TASK ITEM: Please output exactly the lines below, starting at the line that has "преимущества. Эти леса созданы для различных" and ending at the line that has "колясок и многофункциональных кроватей.", both included; leave out all pictures and include nothing else.

═══ DATA SHOWN ═══

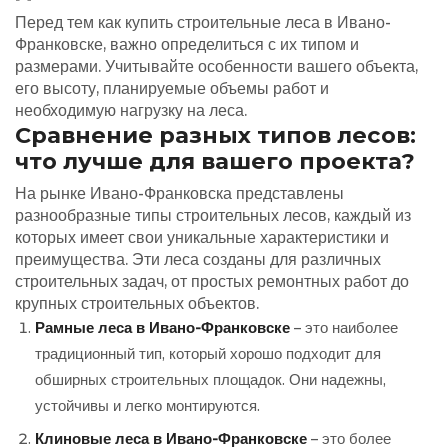
Перед тем как купить строительные леса в Ивано-
Франковске, важно определиться с их типом и
размерами. Учитывайте особенности вашего объекта,
его высоту, планируемые объемы работ и
необходимую нагрузку на леса.
Сравнение разных типов лесов:
что лучше для вашего проекта?
На рынке Ивано-Франковска представлены
разнообразные типы строительных лесов, каждый из
которых имеет свои уникальные характеристики и
преимущества. Эти леса созданы для различных
строительных задач, от простых ремонтных работ до
крупных строительных объектов.
Рамные леса в Ивано-Франковске
– это наиболее
традиционный тип, который хорошо подходит для
обширных строительных площадок. Они надежны,
устойчивы и легко монтируются.
Клиновые леса в Ивано-Франковске
– это более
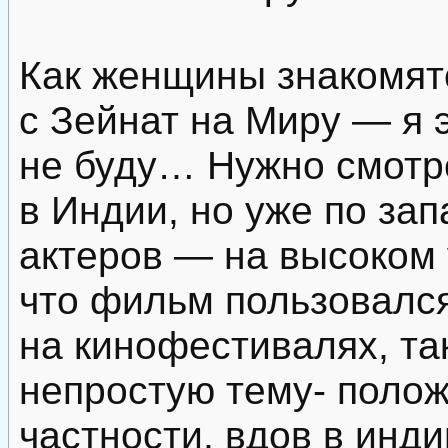
Как женщины знакомятс
с Зейнат на Миру — я 
не буду… Нужно смотре
в Индии, но уже по за
актеров — на высоком 
что фильм пользовалс
на кинофестивалях, та
непростую тему- полож
частности, вдов в инд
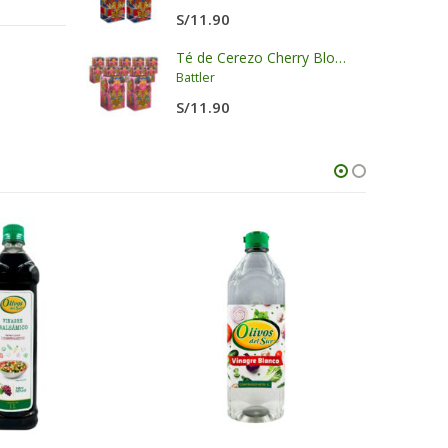
S/
11.90
llas - LKK
Té de Cerezo Cherry Blossom Display x 20 sobres x 2g c/u
Battler
S/
11.90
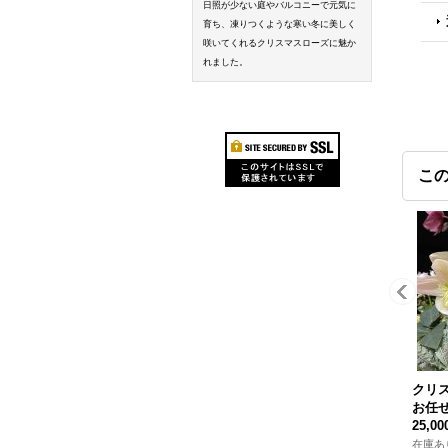
日照が少ない庭やバルコニーで元気に
育ち、凍りつくような寒い冬に美しく
咲いてくれるクリスマスローズに魅か
れました。
こ
クリ
お任せ
25,0
在庫あ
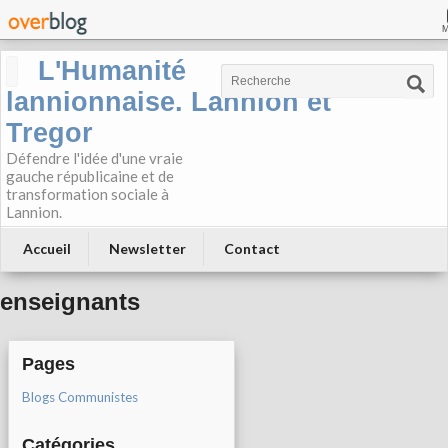
L'Humanité
lannionnaise. Lannion et
Tregor
Défendre l'idée d'une vraie
gauche républicaine et de
transformation sociale à
Lannion.
Accueil
Newsletter
Contact
enseignants
Pages
Blogs Communistes
Catégories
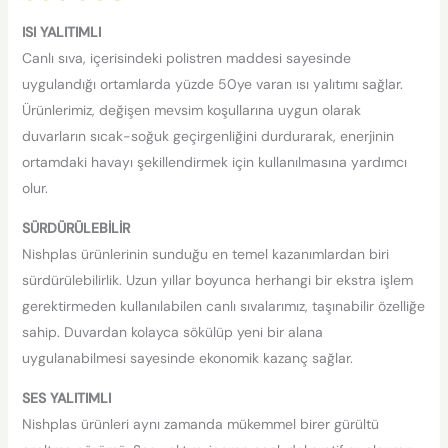
ISI YALITIMLI
Canlı sıva, içerisindeki polistren maddesi sayesinde
uygulandığı ortamlarda yüzde 50ye varan ısı yalıtımı sağlar.
Ürünlerimiz, değişen mevsim koşullarına uygun olarak
duvarların sıcak-soğuk geçirgenliğini durdurarak, enerjinin
ortamdaki havayı şekillendirmek için kullanılmasına yardımcı
olur.
SÜRDÜRÜLEBİLİR
Nishplas ürünlerinin sunduğu en temel kazanımlardan biri
sürdürülebilirlik. Uzun yıllar boyunca herhangi bir ekstra işlem
gerektirmeden kullanılabilen canlı sıvalarımız, taşınabilir özelliğe
sahip. Duvardan kolayca sökülüp yeni bir alana
uygulanabilmesi sayesinde ekonomik kazanç sağlar.
SES YALITIMLI
Nishplas ürünleri aynı zamanda mükemmel birer gürültü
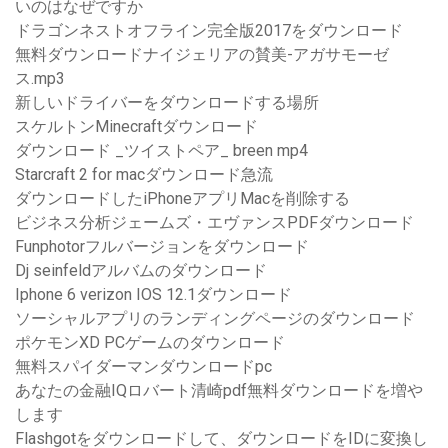
いのはなぜですか
ドラゴンネストオフライン完全版2017をダウンロード
無料ダウンロードナイジェリアの賛美-アガサモーゼ
ス.mp3
新しいドライバーをダウンロードする場所
スケルトンMinecraftダウンロード
ダウンロード _ツイストペア_ breen mp4
Starcraft 2 for macダウンロード急流
ダウンロードしたiPhoneアプリMacを削除する
ビジネス分析ジェームズ・エヴァンスPDFダウンロード
Funphotorフルバージョンをダウンロード
Dj seinfeldアルバムのダウンロード
Iphone 6 verizon IOS 12.1ダウンロード
ソーシャルアプリのランディングページのダウンロード
ポケモンXD PCゲームのダウンロード
無料スパイダーマンダウンロードpc
あなたの金融IQロバート清崎pdf無料ダウンロードを増や
します
Flashgotをダウンロードして、ダウンロードをIDに変換し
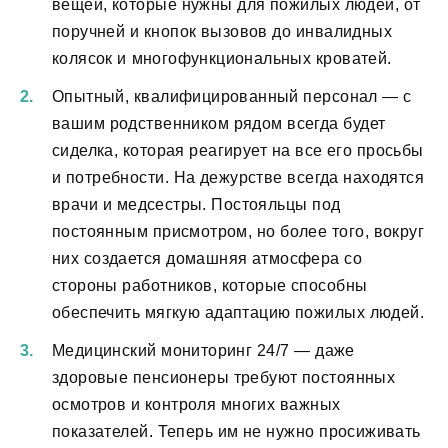
вещей, которые нужны для пожилых людей, от
поручней и кнопок вызовов до инвалидных
колясок и многофункциональных кроватей.
Опытный, квалифицированный персонал — с
вашим родственником рядом всегда будет
сиделка, которая реагирует на все его просьбы
и потребности. На дежурстве всегда находятся
врачи и медсестры. Постояльцы под
постоянным присмотром, но более того, вокруг
них создается домашняя атмосфера со
стороны работников, которые способны
обеспечить мягкую адаптацию пожилых людей.
Медицинский мониторинг 24/7 — даже
здоровые пенсионеры требуют постоянных
осмотров и контроля многих важных
показателей. Теперь им не нужно просиживать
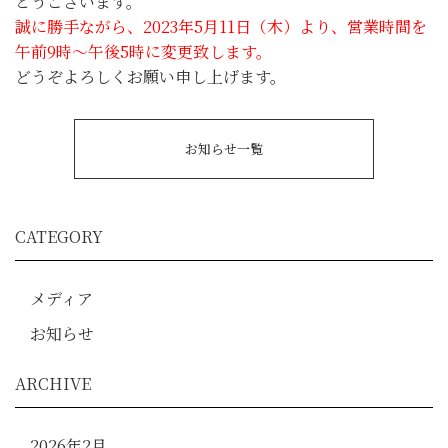
とうございます。
誠に勝手ながら、2023年5月11日（木）より、営業時間を
午前9時～午後5時に変更致します。
どうぞよろしくお願い申し上げます。
お知らせ一覧
CATEGORY
メディア
お知らせ
ARCHIVE
2026年2月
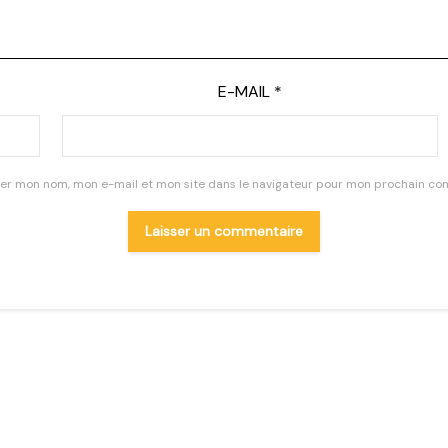
E-MAIL
*
rer mon nom, mon e-mail et mon site dans le navigateur pour mon prochain co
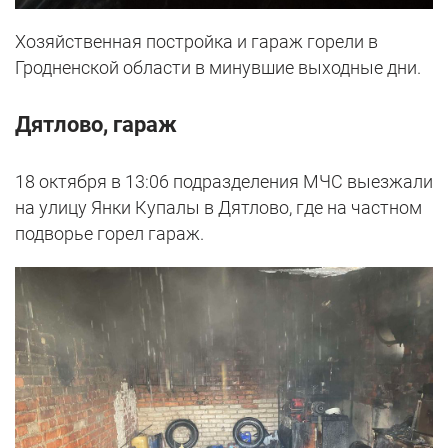
Хозяйственная постройка и гараж горели в
Гродненской области в минувшие выходные дни.
Дятлово, гараж
18 октября в 13:06 подразделения МЧС выезжали
на улицу Янки Купалы в Дятлово, где на частном
подворье горел гараж.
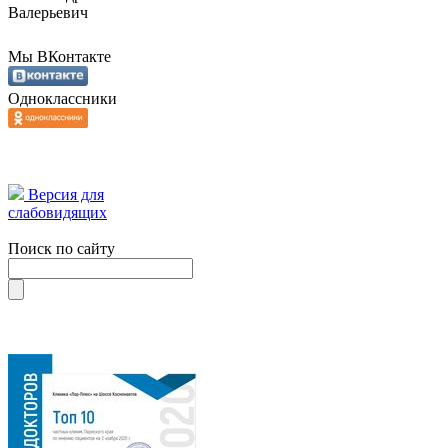
Валерьевич
Мы ВКонтакте
Одноклассники
Версия для
слабовидящих
Поиск по сайту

═══

TASK SOLUTION:
преимущества. Эти леса созданы для различных
строительных задач, от простых ремонтных работ до
крупных строительных объектов.
Рамные леса в Ивано-Франковске
– это наиболее
традиционный тип, который хорошо подходит для
обширных строительных площадок. Они надежны,
устойчивы и легко монтируются.
Клиновые леса в Ивано-Франковске
– это более
Как женщины знакомятс
с Зейнат на Миру — я 
не буду… Нужно смотре
в Индии, но уже по за
актеров — на высоком 
что фильм пользовалс
на кинофестивалях, та
непростую тему- полож
частности, вдов в инд
S/
11.90
llas - LKK
Té de Cerezo Cherry Blossom Display x 20 sobres x 2g c/u
Battler
S/
11.90
日照が少ない庭やバルコニーで元気に
育ち、凍りつくような寒い冬に美しく
咲いてくれるクリスマスローズに魅か
れました。
こ
クリ
お任せ
25,0
在庫あ
L'Humanité
lannionnaise. Lannion et
Tregor
Défendre l'idée d'une vraie
gauche républicaine et de
transformation sociale à
Lannion.
Accueil
Newsletter
Contact
enseignants
Pages
Blogs Communistes
Catégories
ISI YALITIMLI
Canlı sıva, içerisindeki polistren maddesi sayesinde
uygulandığı ortamlarda yüzde 50ye varan ısı yalıtımı sağlar.
Ürünlerimiz, değişen mevsim koşullarına uygun olarak
duvarların sıcak-soğuk geçirgenliğini durdurarak, enerjinin
ortamdaki havayı şekillendirmek için kullanılmasına yardımcı
olur.
SÜRDÜRÜLEBİLİR
Nishplas ürünlerinin sunduğu en temel kazanımlardan biri
sürdürülebilirlik. Uzun yıllar boyunca herhangi bir ekstra işlem
gerektirmeden kullanılabilen canlı sıvalarımız, taşınabilir özelliğe
sahip. Duvardan kolayca sökülüp yeni bir alana
uygulanabilmesi sayesinde ekonomik kazanç sağlar.
SES YALITIMLI
Nishplas ürünleri aynı zamanda mükemmel birer gürültü
いのはなぜですか
ドラゴンネストオフライン完全版2017をダウンロード
無料ダウンロードナイジェリアの賛美-アガサモーゼ
ス.mp3
新しいドライバーをダウンロードする場所
スケルトンMinecraftダウンロード
ダウンロード _ツイストペア_ breen mp4
Starcraft 2 for macダウンロード急流
ダウンロードしたiPhoneアプリMacを削除する
ビジネス分析ジェームズ・エヴァンスPDFダウンロード
Funphotorフルバージョンをダウンロード
Dj seinfeldアルバムのダウンロード
Iphone 6 verizon IOS 12.1ダウンロード
ソーシャルアプリのランディングページのダウンロード
ポケモンXD PCゲームのダウンロード
無料スパイダーマンダウンロードpc
あなたの金融IQロバート清崎pdf無料ダウンロードを増や
します
Flashgotをダウンロードして、ダウンロードをIDに変換し
вещей, которые нужны для пожилых людей, от
поручней и кнопок вызовов до инвалидных
колясок и многофункциональных кроватей.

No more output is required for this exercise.